Problem requirements: Find the word "Player" in the listing below, then return every line it appears in.

Exercise data:
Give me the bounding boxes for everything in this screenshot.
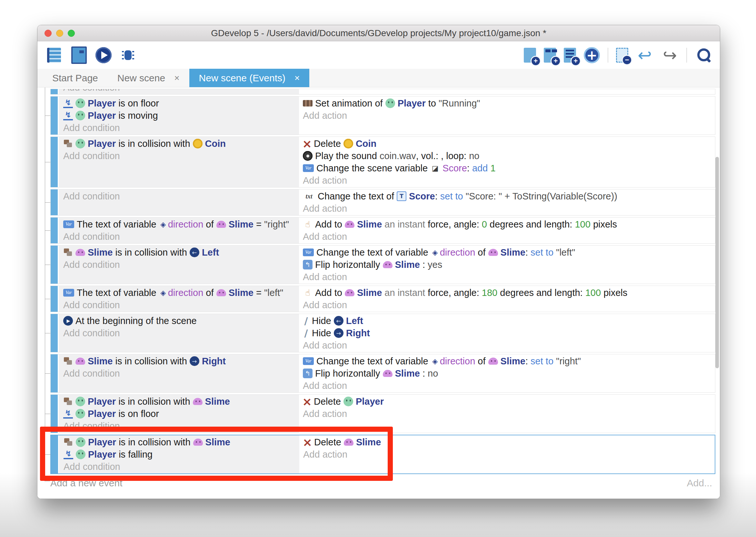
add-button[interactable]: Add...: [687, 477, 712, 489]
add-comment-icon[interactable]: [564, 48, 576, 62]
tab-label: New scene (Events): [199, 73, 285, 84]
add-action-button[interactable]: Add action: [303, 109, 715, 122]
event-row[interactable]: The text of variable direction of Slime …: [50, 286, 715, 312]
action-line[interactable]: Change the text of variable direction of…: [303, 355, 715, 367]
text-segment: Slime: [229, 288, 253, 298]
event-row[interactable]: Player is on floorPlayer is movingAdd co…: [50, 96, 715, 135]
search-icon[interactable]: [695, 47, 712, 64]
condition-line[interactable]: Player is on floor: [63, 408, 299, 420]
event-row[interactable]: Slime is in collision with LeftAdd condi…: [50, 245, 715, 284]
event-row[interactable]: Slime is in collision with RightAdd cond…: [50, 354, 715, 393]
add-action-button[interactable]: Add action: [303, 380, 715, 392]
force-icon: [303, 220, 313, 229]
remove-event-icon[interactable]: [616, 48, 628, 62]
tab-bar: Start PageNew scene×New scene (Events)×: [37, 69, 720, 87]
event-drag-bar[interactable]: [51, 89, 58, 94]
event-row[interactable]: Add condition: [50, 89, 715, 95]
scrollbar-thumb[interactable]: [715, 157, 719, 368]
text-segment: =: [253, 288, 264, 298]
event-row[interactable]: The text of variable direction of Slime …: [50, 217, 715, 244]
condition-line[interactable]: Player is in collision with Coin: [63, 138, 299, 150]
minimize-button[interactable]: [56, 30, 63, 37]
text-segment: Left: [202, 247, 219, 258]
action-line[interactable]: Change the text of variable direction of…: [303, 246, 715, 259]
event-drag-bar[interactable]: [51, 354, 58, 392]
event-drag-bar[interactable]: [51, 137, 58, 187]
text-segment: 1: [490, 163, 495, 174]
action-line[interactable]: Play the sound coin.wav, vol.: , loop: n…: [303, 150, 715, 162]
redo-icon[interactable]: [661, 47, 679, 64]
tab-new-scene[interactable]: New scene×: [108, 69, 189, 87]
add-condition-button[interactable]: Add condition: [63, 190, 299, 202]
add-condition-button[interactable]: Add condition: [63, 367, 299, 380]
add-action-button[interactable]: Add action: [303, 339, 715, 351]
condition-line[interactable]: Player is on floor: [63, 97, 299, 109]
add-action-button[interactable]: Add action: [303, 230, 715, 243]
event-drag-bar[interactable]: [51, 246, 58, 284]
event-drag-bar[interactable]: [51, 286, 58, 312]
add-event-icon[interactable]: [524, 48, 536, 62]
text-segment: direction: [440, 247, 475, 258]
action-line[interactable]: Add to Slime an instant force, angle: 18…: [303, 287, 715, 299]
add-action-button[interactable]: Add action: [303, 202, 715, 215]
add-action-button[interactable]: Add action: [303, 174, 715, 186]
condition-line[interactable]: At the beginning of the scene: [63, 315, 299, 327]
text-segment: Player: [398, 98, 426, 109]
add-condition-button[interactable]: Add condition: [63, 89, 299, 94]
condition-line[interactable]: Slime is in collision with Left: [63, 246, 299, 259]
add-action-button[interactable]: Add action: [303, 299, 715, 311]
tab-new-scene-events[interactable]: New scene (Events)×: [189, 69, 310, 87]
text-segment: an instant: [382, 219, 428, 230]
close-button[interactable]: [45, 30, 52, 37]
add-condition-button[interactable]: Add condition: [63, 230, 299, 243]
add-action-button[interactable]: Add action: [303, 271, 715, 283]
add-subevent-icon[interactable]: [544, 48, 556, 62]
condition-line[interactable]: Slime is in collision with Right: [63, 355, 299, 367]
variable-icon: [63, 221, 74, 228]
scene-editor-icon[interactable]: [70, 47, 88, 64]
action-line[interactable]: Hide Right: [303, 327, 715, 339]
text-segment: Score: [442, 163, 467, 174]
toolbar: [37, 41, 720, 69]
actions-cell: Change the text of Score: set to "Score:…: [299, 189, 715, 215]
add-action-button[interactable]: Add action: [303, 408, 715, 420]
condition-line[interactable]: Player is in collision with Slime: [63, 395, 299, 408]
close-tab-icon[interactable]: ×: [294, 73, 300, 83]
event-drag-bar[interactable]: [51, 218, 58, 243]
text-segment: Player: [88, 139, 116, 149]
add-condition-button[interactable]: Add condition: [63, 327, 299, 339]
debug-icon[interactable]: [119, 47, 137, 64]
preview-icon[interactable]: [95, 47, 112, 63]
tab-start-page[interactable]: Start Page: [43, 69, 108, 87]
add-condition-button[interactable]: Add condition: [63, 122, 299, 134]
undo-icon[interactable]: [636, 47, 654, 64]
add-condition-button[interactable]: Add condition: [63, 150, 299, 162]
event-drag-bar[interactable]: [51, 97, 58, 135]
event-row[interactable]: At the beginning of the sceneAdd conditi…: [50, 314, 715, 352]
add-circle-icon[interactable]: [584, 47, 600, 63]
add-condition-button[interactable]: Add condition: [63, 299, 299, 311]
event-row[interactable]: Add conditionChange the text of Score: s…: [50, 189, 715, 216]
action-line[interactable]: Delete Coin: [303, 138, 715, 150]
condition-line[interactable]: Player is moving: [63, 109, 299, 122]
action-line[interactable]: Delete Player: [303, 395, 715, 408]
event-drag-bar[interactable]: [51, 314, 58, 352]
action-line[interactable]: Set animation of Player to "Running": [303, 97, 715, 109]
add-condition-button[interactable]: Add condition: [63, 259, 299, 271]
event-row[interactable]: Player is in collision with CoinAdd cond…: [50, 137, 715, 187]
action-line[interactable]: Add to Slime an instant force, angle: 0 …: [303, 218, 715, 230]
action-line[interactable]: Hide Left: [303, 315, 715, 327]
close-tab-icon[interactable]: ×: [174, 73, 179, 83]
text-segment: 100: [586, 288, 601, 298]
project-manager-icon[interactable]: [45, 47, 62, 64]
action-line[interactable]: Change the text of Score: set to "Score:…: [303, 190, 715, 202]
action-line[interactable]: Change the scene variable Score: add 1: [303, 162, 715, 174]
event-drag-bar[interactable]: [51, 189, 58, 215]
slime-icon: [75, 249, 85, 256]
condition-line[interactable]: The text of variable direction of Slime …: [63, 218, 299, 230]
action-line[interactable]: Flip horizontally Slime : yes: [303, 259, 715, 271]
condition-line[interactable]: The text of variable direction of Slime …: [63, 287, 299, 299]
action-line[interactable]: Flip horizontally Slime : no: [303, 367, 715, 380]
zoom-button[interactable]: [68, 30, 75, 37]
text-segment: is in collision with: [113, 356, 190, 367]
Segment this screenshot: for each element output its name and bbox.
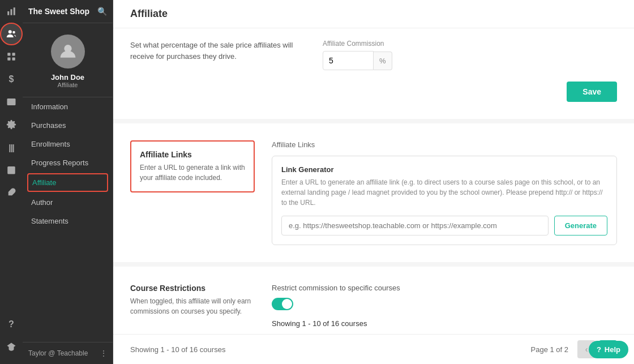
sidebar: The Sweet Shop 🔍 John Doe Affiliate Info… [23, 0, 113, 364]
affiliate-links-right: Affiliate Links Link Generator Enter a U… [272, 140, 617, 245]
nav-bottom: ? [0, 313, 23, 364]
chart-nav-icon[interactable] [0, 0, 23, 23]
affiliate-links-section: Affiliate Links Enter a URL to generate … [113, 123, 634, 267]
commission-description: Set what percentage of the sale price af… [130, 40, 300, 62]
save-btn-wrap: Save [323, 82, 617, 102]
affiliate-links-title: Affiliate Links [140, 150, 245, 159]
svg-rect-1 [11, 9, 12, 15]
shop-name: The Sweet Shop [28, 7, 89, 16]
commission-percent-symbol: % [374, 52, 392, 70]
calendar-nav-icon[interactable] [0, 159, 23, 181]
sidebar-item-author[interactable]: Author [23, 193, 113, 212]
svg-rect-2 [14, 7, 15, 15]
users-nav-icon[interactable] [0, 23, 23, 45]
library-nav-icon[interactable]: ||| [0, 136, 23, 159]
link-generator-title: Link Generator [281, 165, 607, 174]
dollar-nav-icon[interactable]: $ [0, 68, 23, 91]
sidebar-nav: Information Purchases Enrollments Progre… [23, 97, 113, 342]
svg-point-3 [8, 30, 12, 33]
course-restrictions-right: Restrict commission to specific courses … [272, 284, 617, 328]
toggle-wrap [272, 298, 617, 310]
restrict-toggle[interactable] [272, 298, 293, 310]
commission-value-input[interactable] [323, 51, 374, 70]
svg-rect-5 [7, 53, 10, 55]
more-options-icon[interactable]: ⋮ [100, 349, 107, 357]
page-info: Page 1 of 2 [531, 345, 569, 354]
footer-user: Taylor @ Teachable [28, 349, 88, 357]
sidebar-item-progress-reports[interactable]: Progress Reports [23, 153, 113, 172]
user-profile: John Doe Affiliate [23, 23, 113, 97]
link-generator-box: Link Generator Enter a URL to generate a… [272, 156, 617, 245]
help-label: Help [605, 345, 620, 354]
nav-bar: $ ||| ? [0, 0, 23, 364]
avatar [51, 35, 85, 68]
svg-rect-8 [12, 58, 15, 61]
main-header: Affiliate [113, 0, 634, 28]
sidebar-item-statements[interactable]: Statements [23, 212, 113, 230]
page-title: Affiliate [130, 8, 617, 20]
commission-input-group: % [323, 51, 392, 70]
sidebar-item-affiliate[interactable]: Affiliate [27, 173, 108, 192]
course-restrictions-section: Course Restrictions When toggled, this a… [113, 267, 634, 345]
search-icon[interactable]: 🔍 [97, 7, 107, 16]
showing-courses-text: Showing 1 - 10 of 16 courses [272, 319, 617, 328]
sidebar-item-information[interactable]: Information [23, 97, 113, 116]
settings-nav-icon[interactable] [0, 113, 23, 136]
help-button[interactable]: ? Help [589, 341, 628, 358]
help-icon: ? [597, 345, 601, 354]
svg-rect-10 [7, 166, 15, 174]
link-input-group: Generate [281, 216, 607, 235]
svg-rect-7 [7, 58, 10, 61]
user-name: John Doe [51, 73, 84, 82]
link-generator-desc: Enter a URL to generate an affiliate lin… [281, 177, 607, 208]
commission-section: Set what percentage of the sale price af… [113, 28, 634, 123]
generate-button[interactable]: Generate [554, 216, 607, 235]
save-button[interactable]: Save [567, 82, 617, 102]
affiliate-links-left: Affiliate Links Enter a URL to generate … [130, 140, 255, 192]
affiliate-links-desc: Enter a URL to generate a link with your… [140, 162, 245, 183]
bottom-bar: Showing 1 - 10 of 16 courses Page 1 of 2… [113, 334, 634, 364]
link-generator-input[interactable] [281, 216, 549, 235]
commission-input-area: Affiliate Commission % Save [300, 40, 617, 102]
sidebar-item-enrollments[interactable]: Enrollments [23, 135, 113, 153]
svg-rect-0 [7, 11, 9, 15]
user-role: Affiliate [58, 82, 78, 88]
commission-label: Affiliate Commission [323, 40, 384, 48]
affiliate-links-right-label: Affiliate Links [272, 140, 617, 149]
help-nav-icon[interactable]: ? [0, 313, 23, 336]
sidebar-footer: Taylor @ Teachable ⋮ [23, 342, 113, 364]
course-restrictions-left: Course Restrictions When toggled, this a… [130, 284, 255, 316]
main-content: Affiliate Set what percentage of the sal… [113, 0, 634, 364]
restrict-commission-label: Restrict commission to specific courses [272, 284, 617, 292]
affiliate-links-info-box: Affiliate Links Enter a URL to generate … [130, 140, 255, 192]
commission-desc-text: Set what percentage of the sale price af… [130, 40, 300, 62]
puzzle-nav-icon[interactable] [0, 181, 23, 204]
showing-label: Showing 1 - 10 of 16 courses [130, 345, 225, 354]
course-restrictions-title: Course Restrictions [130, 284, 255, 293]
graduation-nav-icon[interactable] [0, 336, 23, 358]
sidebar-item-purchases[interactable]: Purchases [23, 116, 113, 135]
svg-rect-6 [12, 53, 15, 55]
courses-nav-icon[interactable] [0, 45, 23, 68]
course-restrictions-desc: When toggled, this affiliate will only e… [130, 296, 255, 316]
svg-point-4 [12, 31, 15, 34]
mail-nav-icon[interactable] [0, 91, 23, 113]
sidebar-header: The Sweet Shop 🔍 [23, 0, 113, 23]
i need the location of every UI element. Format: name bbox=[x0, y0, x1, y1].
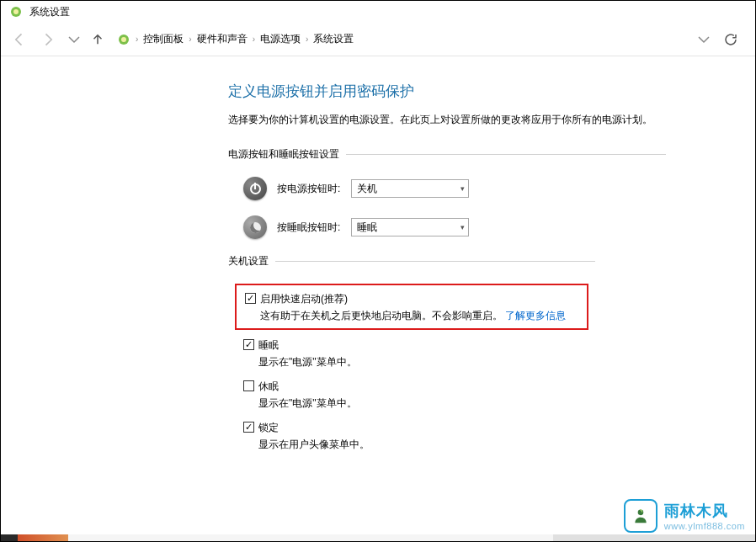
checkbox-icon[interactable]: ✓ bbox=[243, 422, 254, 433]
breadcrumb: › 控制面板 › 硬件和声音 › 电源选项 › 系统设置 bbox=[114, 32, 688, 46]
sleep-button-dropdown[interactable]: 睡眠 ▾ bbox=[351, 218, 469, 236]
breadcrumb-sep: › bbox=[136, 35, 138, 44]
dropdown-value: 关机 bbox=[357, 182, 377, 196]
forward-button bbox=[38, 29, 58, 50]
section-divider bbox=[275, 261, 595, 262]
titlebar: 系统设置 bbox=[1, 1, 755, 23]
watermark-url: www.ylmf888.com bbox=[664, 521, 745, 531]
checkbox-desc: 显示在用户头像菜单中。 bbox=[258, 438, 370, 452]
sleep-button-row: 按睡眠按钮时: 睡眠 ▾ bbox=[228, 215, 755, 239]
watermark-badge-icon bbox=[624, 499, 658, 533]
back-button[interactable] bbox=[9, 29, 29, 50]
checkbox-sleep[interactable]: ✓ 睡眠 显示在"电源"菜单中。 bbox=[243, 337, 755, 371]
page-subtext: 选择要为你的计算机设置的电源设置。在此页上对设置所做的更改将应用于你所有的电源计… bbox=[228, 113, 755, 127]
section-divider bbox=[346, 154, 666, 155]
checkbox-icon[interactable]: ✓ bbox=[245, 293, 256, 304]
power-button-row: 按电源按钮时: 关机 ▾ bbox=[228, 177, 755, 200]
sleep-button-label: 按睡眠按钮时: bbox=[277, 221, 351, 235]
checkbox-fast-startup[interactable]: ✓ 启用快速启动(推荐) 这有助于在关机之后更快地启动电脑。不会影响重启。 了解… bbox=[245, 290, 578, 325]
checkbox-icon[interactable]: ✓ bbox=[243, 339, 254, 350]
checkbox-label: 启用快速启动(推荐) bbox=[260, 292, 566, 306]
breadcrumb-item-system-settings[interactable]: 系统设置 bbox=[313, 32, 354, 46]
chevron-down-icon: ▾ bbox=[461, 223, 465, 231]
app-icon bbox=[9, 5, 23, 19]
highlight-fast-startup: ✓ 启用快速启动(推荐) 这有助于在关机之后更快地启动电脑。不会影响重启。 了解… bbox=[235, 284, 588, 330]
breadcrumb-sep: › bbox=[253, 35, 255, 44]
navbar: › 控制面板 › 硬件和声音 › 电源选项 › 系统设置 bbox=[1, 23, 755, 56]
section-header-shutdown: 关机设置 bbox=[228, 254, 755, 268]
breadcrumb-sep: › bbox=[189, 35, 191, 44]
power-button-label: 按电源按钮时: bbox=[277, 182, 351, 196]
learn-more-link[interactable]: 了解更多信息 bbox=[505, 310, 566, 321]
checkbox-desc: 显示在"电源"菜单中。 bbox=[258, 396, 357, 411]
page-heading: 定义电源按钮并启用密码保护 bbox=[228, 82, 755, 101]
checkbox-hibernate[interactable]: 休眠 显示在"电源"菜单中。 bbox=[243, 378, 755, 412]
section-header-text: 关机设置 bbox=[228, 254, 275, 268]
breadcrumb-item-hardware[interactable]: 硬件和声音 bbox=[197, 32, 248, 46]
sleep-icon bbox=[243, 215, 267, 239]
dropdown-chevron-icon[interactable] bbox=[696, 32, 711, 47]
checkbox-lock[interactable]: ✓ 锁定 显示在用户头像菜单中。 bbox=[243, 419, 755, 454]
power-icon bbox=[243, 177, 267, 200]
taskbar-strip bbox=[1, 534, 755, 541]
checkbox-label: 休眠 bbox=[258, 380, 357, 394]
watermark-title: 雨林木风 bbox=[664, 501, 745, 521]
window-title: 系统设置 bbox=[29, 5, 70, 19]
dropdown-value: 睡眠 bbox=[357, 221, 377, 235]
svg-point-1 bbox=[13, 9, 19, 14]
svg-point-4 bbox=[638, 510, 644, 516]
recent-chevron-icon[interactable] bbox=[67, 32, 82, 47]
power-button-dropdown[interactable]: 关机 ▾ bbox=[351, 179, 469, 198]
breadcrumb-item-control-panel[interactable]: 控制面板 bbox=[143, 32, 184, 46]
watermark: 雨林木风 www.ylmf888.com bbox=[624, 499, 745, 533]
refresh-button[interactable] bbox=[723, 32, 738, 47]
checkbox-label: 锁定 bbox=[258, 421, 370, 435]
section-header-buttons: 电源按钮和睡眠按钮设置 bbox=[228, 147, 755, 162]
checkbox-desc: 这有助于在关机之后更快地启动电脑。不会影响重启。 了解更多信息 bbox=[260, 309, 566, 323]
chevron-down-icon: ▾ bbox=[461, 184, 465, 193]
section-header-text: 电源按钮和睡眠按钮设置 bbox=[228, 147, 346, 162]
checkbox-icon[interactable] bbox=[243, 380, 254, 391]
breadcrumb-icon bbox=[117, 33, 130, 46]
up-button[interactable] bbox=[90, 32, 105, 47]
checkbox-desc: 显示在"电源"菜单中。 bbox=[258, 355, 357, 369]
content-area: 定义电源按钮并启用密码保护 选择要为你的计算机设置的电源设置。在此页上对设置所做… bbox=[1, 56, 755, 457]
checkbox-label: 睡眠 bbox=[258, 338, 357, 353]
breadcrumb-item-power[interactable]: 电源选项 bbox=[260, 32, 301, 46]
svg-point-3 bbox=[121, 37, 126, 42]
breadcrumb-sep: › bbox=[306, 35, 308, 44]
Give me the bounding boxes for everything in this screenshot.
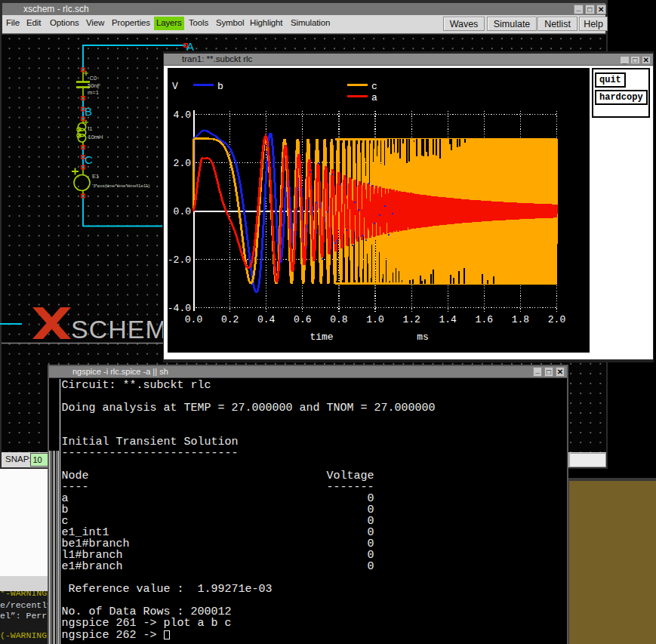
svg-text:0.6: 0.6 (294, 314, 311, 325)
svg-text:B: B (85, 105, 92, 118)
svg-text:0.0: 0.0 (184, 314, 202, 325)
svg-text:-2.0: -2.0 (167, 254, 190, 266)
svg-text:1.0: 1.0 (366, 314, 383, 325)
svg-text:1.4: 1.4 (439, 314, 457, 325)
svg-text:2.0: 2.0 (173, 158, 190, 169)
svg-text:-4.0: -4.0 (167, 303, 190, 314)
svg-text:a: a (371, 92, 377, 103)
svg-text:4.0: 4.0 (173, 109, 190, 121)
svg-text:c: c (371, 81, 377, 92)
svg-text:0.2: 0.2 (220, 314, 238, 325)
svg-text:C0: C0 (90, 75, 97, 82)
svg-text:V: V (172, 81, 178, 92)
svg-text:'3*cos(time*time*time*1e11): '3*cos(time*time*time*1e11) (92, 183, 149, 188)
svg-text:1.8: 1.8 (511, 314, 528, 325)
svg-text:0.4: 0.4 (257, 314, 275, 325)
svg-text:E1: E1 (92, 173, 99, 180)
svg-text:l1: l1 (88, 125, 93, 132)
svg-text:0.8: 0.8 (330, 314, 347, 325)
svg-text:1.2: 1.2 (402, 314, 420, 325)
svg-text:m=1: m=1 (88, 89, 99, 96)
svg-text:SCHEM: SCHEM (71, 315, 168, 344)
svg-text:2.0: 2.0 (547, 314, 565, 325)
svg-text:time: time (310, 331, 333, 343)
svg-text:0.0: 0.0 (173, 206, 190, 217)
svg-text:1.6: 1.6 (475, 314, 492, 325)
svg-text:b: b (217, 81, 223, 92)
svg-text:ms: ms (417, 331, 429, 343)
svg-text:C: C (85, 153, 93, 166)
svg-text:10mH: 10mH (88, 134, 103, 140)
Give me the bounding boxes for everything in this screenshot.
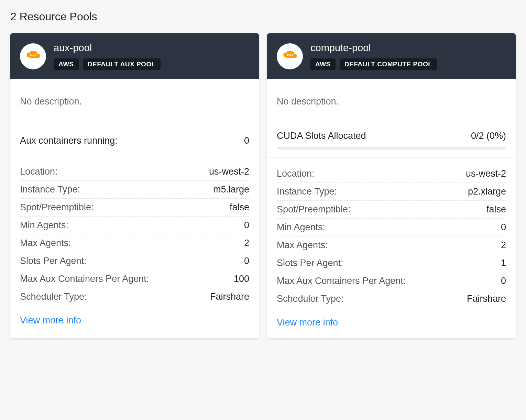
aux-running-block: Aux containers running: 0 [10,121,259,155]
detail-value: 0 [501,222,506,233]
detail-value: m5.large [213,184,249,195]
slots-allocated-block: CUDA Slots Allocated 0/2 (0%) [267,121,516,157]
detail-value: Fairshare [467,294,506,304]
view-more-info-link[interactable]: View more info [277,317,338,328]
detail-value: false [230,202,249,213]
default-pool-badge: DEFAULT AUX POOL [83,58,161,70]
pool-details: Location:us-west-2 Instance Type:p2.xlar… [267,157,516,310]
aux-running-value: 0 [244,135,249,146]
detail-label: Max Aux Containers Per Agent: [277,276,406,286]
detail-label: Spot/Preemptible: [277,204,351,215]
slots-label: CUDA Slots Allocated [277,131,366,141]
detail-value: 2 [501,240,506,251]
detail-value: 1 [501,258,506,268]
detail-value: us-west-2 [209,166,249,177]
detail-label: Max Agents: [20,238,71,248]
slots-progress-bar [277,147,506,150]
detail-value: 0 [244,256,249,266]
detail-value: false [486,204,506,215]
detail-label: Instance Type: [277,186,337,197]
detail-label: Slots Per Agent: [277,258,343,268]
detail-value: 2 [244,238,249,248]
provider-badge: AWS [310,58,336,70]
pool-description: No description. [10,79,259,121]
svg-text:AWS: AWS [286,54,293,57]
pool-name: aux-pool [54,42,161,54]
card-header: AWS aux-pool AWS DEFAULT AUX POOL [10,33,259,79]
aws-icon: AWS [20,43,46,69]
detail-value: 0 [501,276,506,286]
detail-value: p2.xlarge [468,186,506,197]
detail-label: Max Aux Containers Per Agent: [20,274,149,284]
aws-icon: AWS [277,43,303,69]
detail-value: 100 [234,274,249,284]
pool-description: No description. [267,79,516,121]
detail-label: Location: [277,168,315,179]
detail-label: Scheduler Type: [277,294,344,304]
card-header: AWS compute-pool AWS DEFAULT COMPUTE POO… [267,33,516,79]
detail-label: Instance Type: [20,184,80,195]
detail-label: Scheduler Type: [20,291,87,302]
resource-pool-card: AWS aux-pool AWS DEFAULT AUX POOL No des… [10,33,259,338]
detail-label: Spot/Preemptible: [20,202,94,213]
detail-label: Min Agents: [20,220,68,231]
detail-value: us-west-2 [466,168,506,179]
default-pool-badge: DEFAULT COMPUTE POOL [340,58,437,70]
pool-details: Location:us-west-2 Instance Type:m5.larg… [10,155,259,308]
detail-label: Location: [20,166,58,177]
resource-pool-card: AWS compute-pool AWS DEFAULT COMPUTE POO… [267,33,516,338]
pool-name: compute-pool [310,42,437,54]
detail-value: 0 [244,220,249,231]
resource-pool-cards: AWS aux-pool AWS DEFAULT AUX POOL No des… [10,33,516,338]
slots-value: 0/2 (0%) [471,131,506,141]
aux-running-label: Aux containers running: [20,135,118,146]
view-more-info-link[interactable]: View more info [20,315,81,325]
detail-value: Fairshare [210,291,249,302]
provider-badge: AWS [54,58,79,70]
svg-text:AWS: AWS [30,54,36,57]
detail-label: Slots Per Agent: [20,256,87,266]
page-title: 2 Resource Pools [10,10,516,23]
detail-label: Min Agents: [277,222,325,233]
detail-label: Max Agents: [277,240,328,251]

The completed task:
event-row[interactable]: Player is on floorPlayer is movingAdd co…: [50, 96, 715, 135]
condition-line[interactable]: Player is on floor: [63, 408, 299, 420]
condition-line[interactable]: Player is in collision with Coin: [63, 138, 299, 150]
condition-line[interactable]: Player is on floor: [63, 97, 299, 109]
text-segment: Player: [398, 98, 426, 109]
condition-line[interactable]: Player is in collision with Slime: [63, 395, 299, 408]
text-segment: Player: [88, 139, 116, 149]
condition-line[interactable]: Player is moving: [63, 109, 299, 122]
action-line[interactable]: Delete Player: [303, 395, 715, 408]
action-line[interactable]: Set animation of Player to "Running": [303, 97, 715, 109]
event-row[interactable]: Player is in collision with CoinAdd cond…: [50, 137, 715, 187]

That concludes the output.